**SUPPLIED MATERIAL:**
▬▬▬▬▬▬

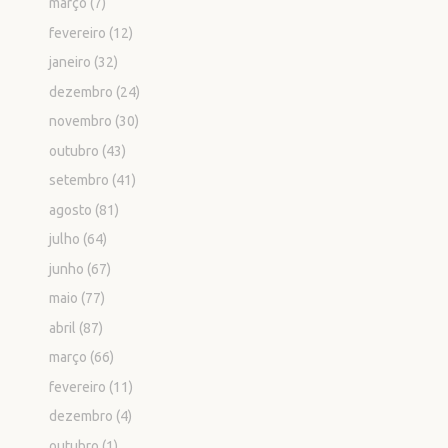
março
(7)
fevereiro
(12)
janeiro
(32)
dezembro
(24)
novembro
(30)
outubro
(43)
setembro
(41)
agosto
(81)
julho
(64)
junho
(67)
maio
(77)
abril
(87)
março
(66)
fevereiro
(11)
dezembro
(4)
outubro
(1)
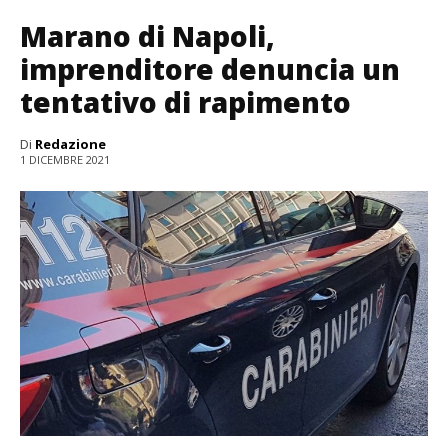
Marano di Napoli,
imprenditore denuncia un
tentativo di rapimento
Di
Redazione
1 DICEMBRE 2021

▬▬▬▬▬▬

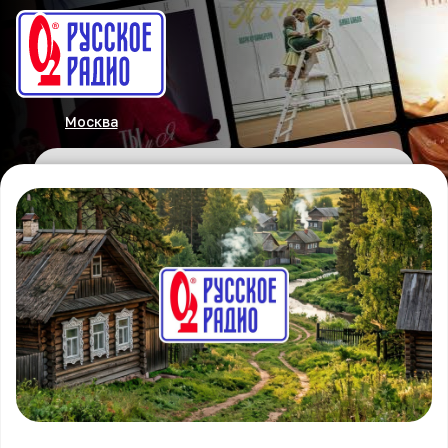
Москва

▬▬▬▬▬▬

**WORK TASK:** Reproduce word for word the material above, starting with the line that has "tentativo di rapimento" and stopping after the line that has "1 DICEMBRE 2021".

**SOLUTION TO THE EXERCISE:**
tentativo di rapimento
Di
Redazione
1 DICEMBRE 2021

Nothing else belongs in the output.